* _EXERCISE AIM_:
Look through the records below, and whenever a line contains "Satellite", copy it.

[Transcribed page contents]
════════════════

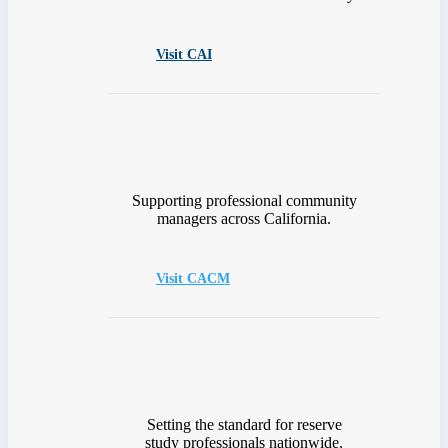
Visit CAI
Supporting professional community
managers across California.
Visit CACM
Setting the standard for reserve
study professionals nationwide.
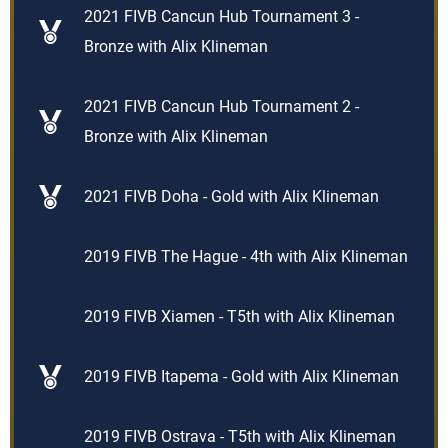
2021 FIVB Cancun Hub Tournament 3 -
Bronze with Alix Klineman
2021 FIVB Cancun Hub Tournament 2 -
Bronze with Alix Klineman
2021 FIVB Doha - Gold with Alix Klineman
2019 FIVB The Hague - 4th with Alix Klineman
2019 FIVB Xiamen - T5th with Alix Klineman
2019 FIVB Itapema - Gold with Alix Klineman
2019 FIVB Ostrava - T5th with Alix Klineman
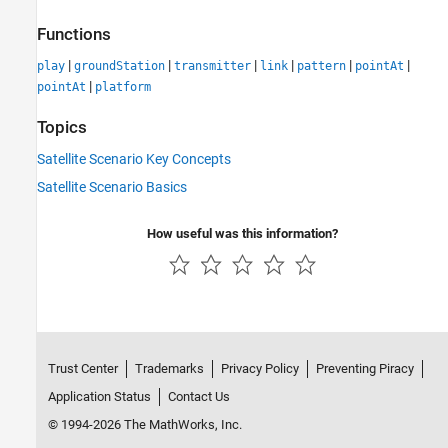
Functions
|
|
|
|
|
|
play
groundStation
transmitter
link
pattern
pointAt
|
pointAt
platform
Topics
Satellite Scenario Key Concepts
Satellite Scenario Basics
How useful was this information?
Trust Center
Trademarks
Privacy Policy
Preventing Piracy
Application Status
Contact Us
© 1994-2026 The MathWorks, Inc.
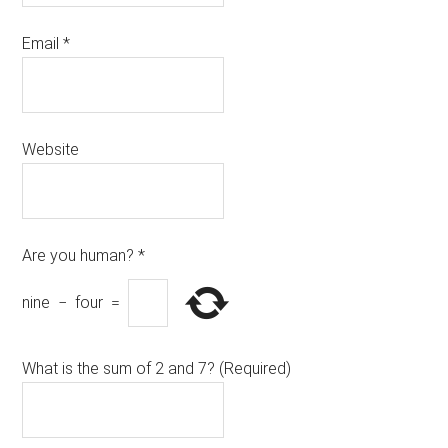
Email
*
Website
Are you human?
*
nine
−
four
=
What is the sum of 2 and 7? (Required)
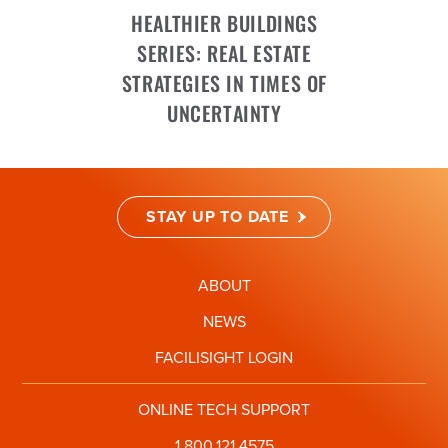
HEALTHIER BUILDINGS
SERIES: REAL ESTATE
STRATEGIES IN TIMES OF
UNCERTAINTY
STAY UP TO DATE
ABOUT
NEWS
FACILISIGHT LOGIN
ONLINE TECH SUPPORT
1.800.121.4575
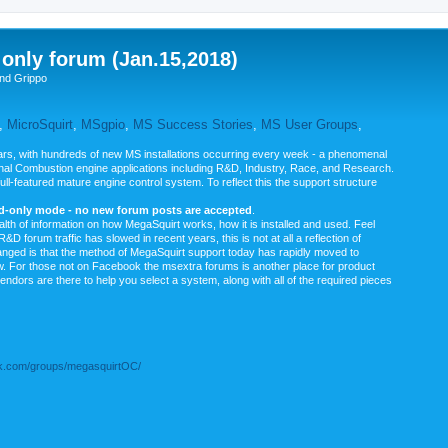
nly forum (Jan.15,2018)
nd Grippo
,
MicroSquirt
,
MSgpio
,
MS Success Stories
,
MS User Groups
,
rs, with hundreds of new MS installations occurring every week - a phenomenal
rnal Combustion engine applications including R&D, Industry, Race, and Research.
ull-featured mature engine control system. To reflect this the support structure
ad-only mode - no new forum posts are accepted
.
ealth of information on how MegaSquirt works, how it is installed and used. Feel
&D forum traffic has slowed in recent years, this is not at all a reflection of
anged is that the method of MegaSquirt support today has rapidly moved to
ow. For those not on Facebook the msextra forums is another place for product
vendors are there to help you select a system, along with all of the required pieces
.com/groups/megasquirtOC/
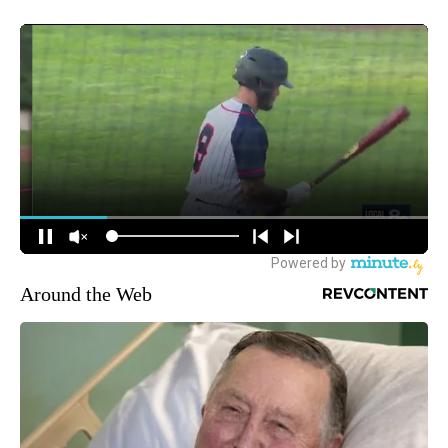
Around the Web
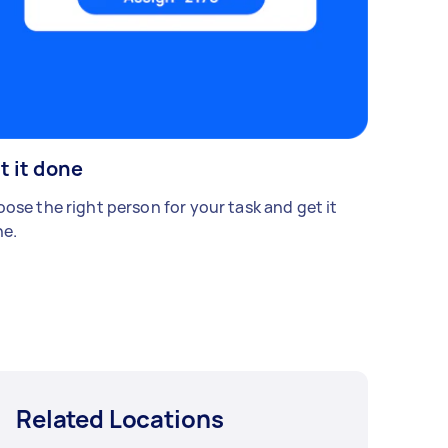
t it done
ose the right person for your task and get it
e.
Related Locations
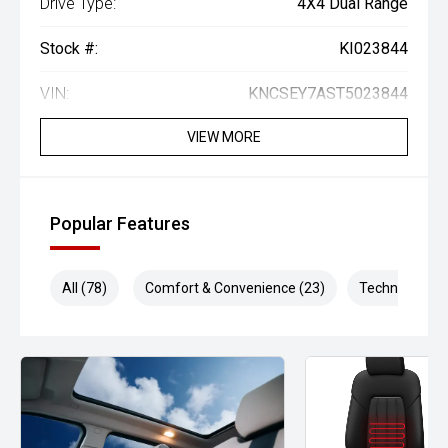
Drive Type:
4X4 Dual Range
Stock #:
KI023844
VIN:
KNCSEY7AST5023844
VIEW MORE
Popular Features
All (78)
Comfort & Convenience (23)
Technology (1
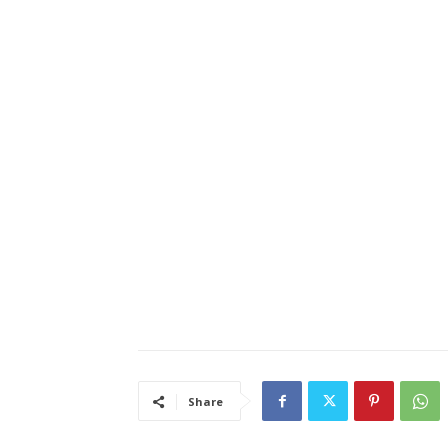
Share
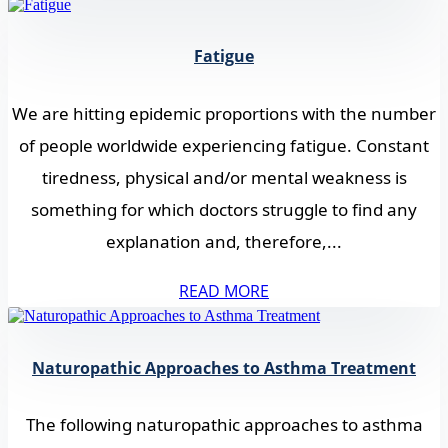
Fatigue
We are hitting epidemic proportions with the number
of people worldwide experiencing fatigue. Constant
tiredness, physical and/or mental weakness is
something for which doctors struggle to find any
explanation and, therefore,...
READ MORE
Naturopathic Approaches to Asthma Treatment
The following naturopathic approaches to asthma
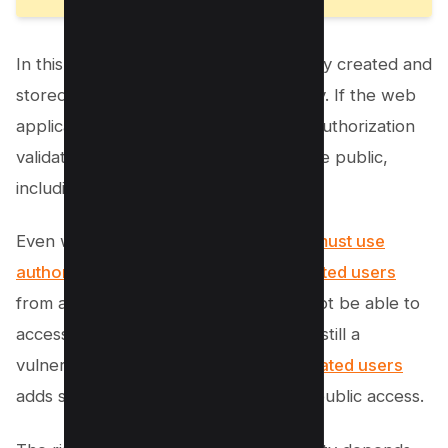
In this example, the PDF is automatically created and
stored in the “viewdocument” directory. If the web
application has no authentication and authorization
validation, the file would be open to the public,
including a malicious user.
Even with authentication,
developers must use
authorization rules to block authenticated users
from accessing files that they should not be able to
access. Unauthorized access to files is still a
vulnerability, but
blocking unauthenticated users
adds some protection to the file from public access.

════════════════

* _REPLY TO THE TASK_:
Satellite Scenario Key Concepts
Satellite Scenario Basics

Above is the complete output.